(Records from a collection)

*** Begin section ***

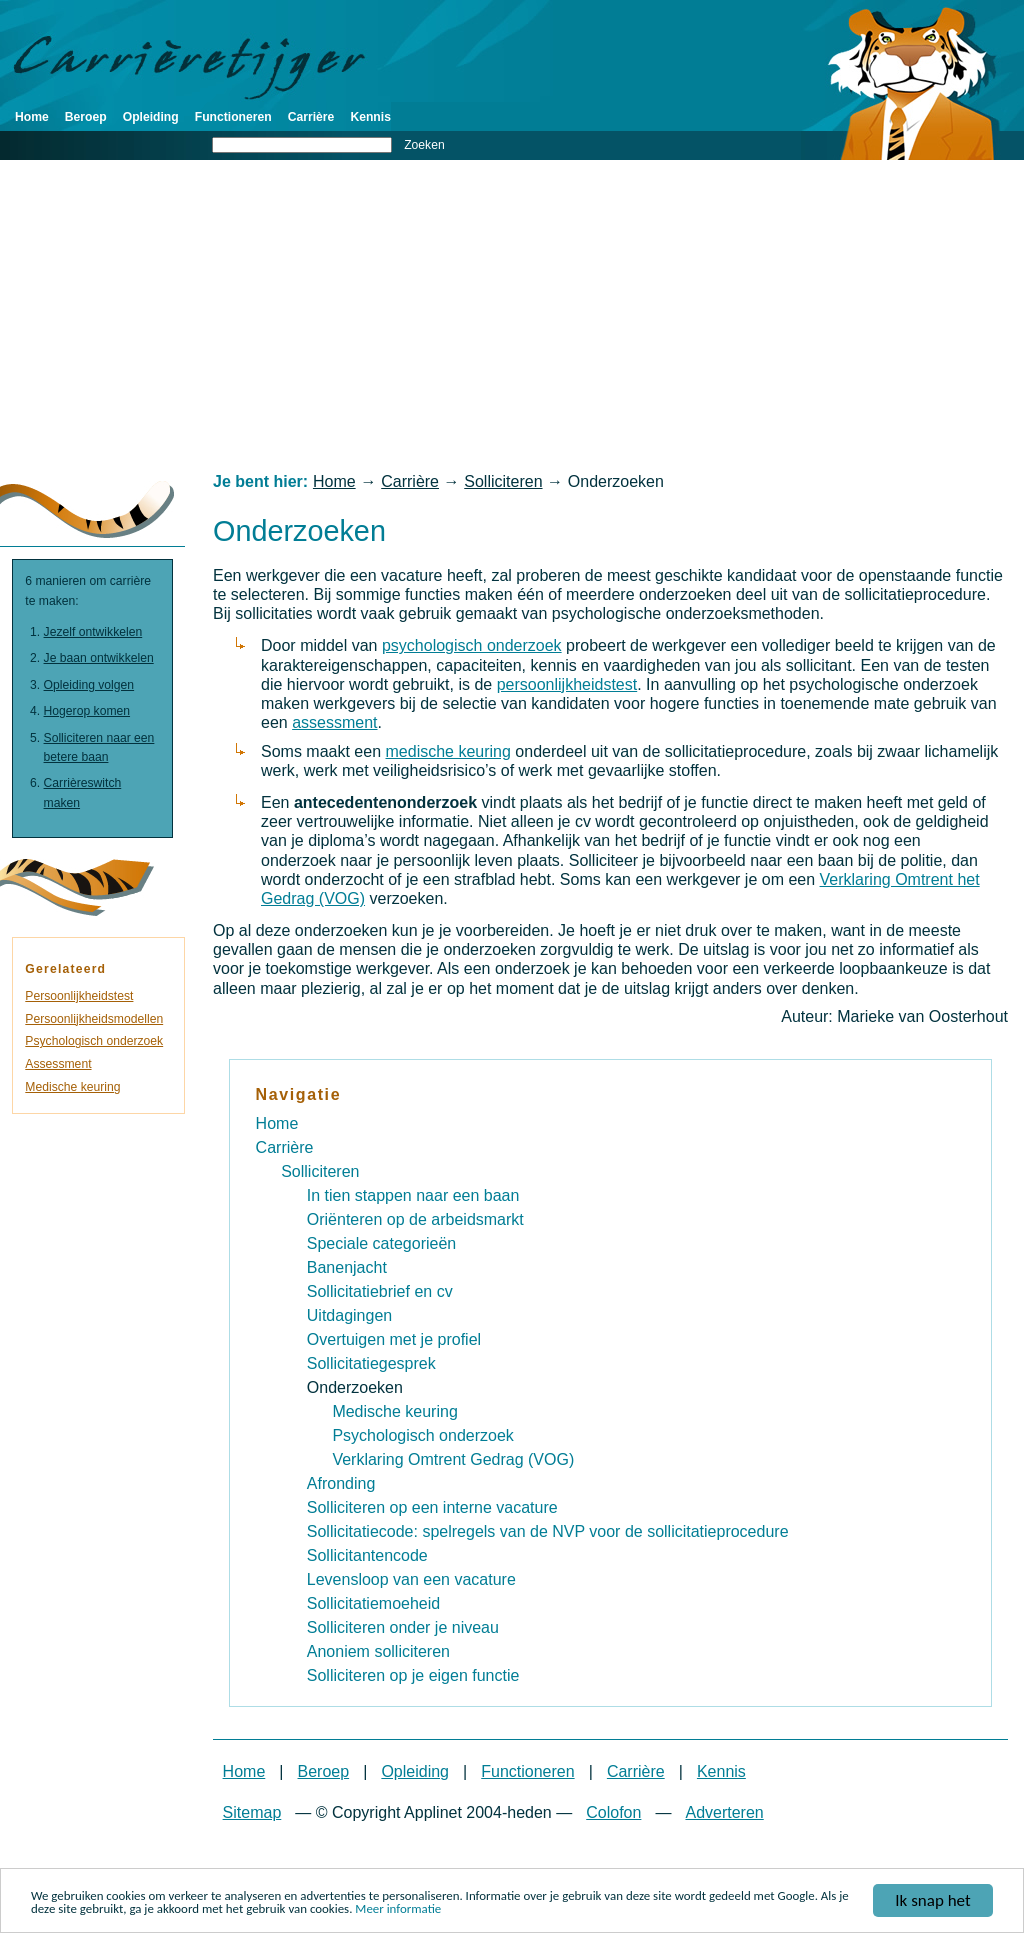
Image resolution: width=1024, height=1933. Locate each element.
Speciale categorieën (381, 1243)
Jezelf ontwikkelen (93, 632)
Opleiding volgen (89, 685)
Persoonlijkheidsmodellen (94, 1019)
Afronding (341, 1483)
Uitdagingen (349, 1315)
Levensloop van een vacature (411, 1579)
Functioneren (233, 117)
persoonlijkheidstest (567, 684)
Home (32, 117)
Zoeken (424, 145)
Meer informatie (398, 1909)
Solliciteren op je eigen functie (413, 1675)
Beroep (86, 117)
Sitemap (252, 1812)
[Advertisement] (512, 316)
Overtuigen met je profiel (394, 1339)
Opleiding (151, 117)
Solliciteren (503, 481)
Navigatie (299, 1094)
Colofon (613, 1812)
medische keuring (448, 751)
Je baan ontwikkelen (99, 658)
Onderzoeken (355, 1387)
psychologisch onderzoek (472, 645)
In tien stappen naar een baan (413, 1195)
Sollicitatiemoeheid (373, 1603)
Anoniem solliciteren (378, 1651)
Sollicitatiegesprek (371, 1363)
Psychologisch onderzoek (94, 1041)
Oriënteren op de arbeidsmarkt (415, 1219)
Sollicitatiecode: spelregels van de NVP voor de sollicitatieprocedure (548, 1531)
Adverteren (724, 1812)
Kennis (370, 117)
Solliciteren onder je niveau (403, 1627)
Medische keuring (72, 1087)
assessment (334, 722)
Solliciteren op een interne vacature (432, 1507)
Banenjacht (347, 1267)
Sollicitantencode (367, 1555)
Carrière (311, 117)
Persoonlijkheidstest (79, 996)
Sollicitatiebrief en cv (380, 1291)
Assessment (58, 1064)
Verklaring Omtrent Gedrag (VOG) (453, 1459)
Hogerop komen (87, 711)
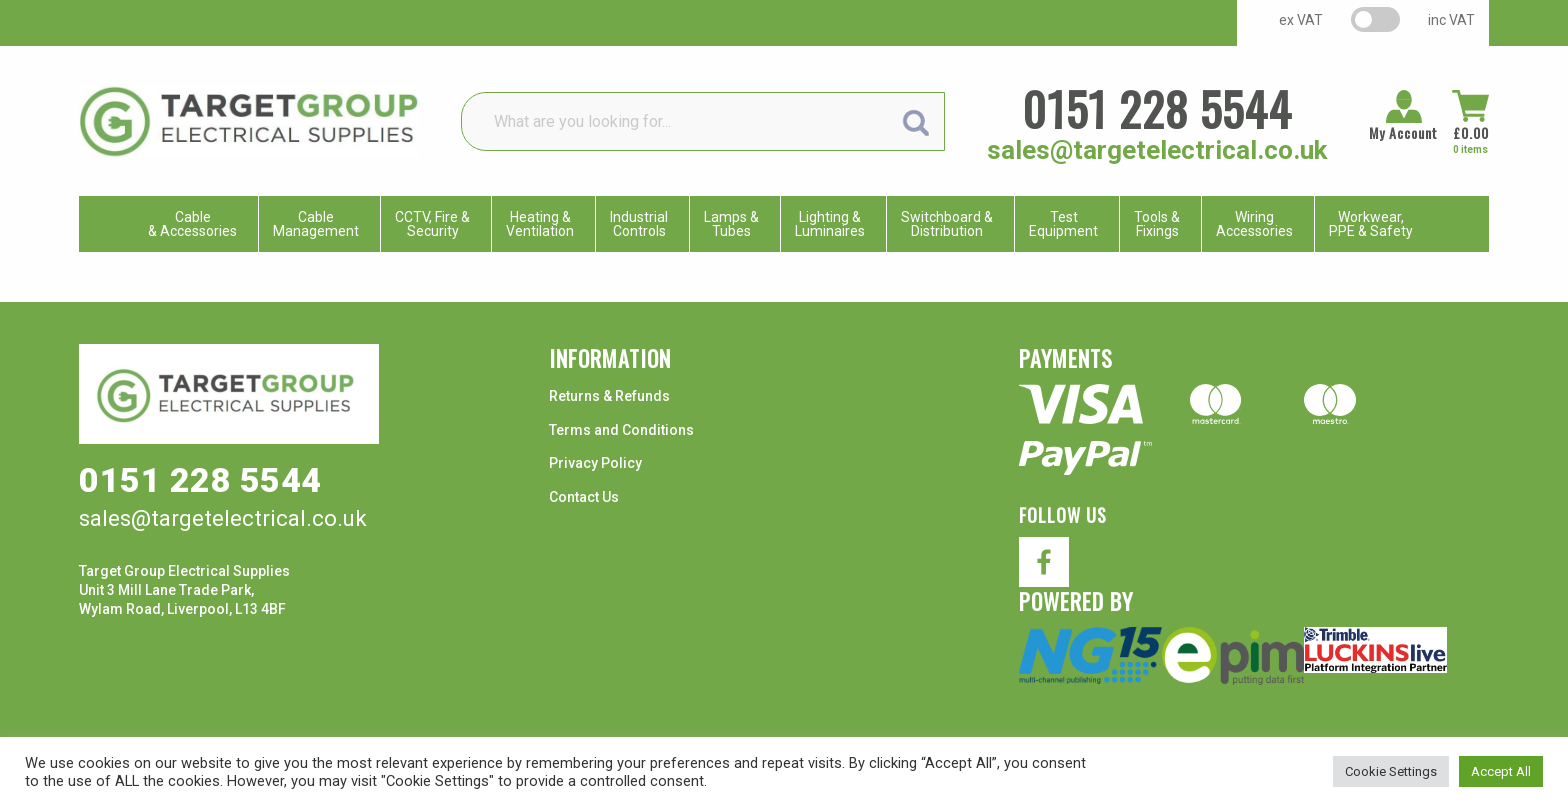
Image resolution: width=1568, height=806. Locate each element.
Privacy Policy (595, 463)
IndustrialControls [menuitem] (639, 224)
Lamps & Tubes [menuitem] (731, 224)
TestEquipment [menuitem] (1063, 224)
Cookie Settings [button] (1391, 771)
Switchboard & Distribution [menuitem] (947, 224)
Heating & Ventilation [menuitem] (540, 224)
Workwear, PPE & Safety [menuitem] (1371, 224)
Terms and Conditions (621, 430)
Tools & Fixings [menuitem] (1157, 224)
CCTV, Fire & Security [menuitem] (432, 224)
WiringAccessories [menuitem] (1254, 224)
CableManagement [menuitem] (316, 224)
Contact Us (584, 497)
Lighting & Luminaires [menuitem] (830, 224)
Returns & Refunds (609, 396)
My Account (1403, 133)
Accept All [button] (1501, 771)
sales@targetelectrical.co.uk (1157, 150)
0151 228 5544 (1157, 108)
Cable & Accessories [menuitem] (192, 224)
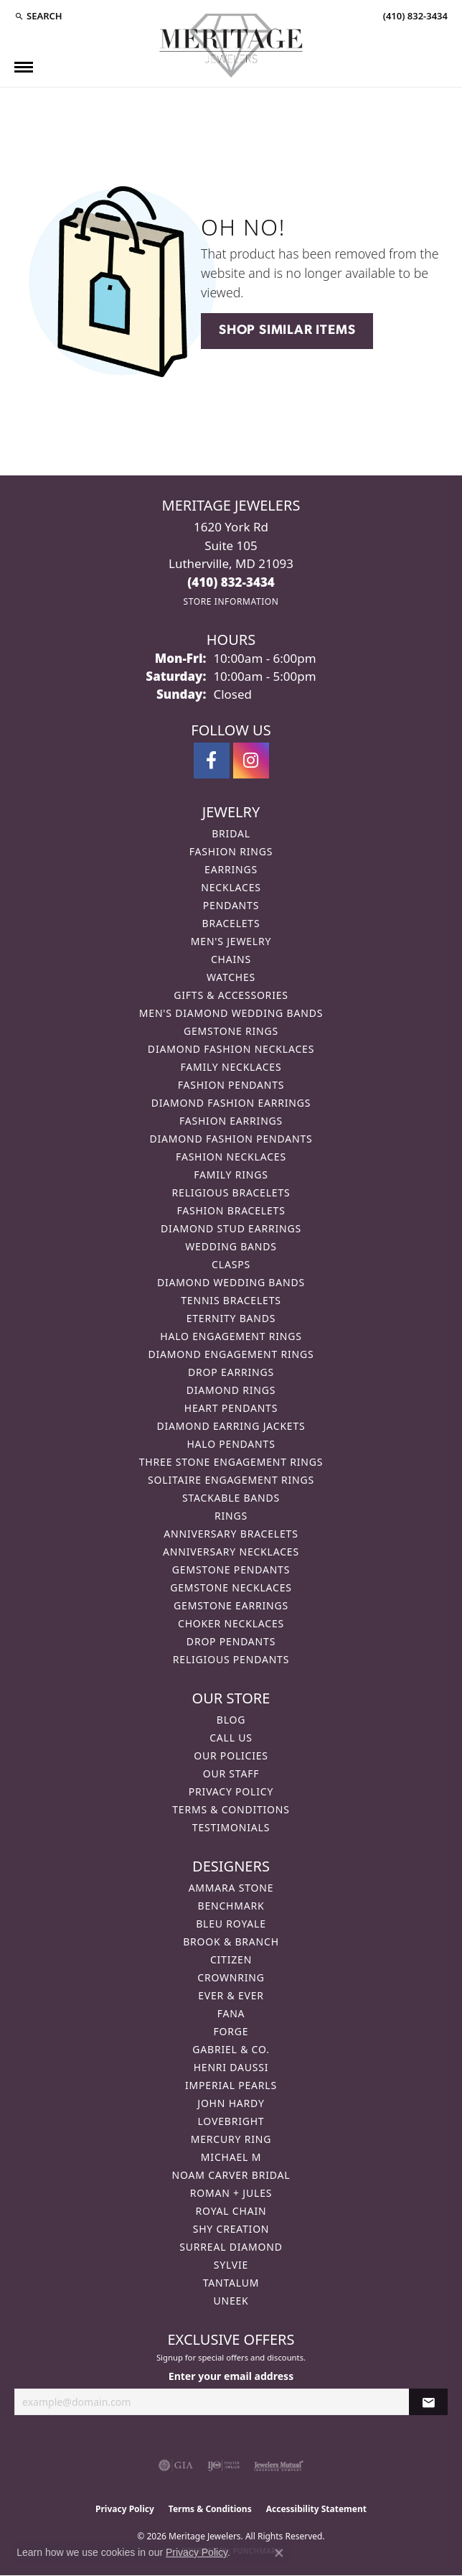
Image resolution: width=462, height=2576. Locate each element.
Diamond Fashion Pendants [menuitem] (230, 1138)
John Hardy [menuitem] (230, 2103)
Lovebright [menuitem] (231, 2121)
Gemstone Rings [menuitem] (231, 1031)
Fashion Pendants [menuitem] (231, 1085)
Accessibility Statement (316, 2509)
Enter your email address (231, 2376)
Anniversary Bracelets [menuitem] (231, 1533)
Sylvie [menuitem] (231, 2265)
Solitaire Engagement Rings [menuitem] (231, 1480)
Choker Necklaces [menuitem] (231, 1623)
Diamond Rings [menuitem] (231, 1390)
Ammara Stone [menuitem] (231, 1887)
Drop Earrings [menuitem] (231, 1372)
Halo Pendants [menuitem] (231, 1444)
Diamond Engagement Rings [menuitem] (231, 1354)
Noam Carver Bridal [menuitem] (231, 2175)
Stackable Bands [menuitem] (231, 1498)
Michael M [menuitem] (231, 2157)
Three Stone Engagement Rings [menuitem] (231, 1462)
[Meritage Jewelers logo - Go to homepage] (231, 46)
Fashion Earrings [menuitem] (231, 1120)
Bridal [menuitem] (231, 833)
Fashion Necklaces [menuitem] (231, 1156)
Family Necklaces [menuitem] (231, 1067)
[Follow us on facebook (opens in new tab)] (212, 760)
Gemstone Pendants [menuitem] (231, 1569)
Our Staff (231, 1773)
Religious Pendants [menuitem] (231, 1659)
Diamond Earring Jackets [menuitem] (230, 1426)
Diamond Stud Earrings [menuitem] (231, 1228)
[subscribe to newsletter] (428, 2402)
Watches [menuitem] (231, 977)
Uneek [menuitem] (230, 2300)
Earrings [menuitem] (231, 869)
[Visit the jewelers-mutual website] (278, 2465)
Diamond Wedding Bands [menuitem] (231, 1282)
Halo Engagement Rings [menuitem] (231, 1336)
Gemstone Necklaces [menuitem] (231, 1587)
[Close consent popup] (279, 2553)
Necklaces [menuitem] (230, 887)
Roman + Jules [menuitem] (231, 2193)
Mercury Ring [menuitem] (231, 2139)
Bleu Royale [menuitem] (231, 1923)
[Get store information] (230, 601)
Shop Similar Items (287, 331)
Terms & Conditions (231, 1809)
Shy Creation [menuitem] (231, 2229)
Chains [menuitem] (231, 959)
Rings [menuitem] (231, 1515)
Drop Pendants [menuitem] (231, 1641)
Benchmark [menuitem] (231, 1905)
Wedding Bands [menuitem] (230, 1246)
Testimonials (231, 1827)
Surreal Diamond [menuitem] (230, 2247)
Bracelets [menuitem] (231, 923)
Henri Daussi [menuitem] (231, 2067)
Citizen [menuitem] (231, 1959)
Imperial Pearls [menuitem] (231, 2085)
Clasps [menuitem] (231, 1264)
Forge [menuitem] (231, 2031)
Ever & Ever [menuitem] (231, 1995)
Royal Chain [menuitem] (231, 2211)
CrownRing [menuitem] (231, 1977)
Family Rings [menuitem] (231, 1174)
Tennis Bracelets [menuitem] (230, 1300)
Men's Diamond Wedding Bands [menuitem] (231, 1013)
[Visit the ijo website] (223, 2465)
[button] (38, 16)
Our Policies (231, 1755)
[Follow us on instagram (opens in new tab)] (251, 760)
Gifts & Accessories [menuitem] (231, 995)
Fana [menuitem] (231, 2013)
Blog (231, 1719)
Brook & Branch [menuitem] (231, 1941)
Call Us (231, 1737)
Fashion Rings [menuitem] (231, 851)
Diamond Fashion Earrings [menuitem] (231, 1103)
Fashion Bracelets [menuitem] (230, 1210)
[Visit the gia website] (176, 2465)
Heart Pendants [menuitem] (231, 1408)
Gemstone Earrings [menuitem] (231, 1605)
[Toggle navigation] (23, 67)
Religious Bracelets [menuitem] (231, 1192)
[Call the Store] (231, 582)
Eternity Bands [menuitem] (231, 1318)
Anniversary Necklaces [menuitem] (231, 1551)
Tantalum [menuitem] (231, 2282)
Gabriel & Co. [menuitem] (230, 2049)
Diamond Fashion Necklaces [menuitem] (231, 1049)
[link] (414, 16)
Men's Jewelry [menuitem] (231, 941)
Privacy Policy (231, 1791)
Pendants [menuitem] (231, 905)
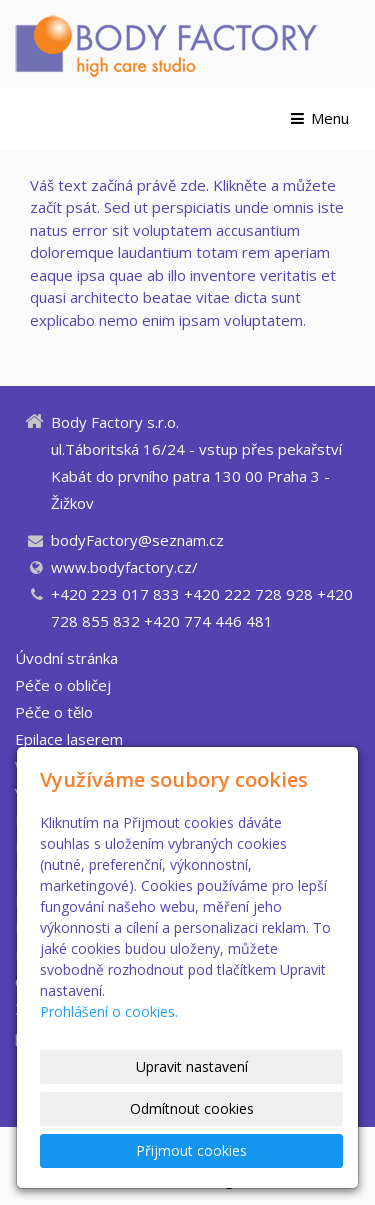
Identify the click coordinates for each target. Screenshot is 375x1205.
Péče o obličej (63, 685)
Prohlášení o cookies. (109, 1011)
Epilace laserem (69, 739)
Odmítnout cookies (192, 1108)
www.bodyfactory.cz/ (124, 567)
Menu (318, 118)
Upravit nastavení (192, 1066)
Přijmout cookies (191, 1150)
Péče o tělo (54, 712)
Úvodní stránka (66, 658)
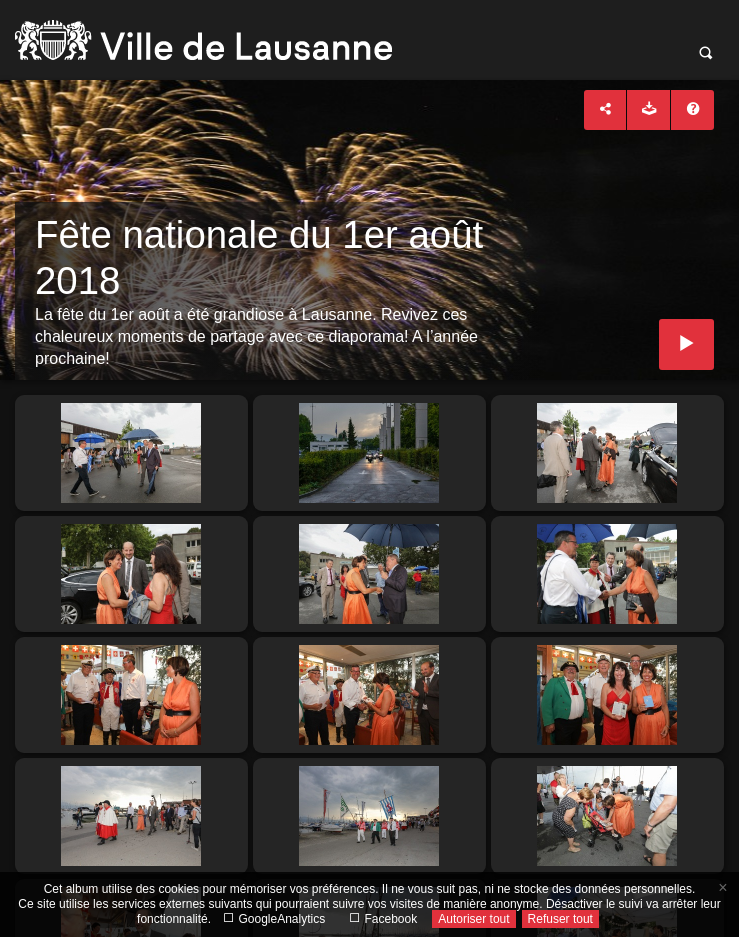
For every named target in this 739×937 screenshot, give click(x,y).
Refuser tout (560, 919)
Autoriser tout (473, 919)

*** End section ***

GOAL OF THE EXERCISE: Check the lines above and copy each one that includes "Drop".

WRITTEN ANSWER:
Drop Earrings [menuitem] (231, 1372)
Drop Pendants [menuitem] (231, 1641)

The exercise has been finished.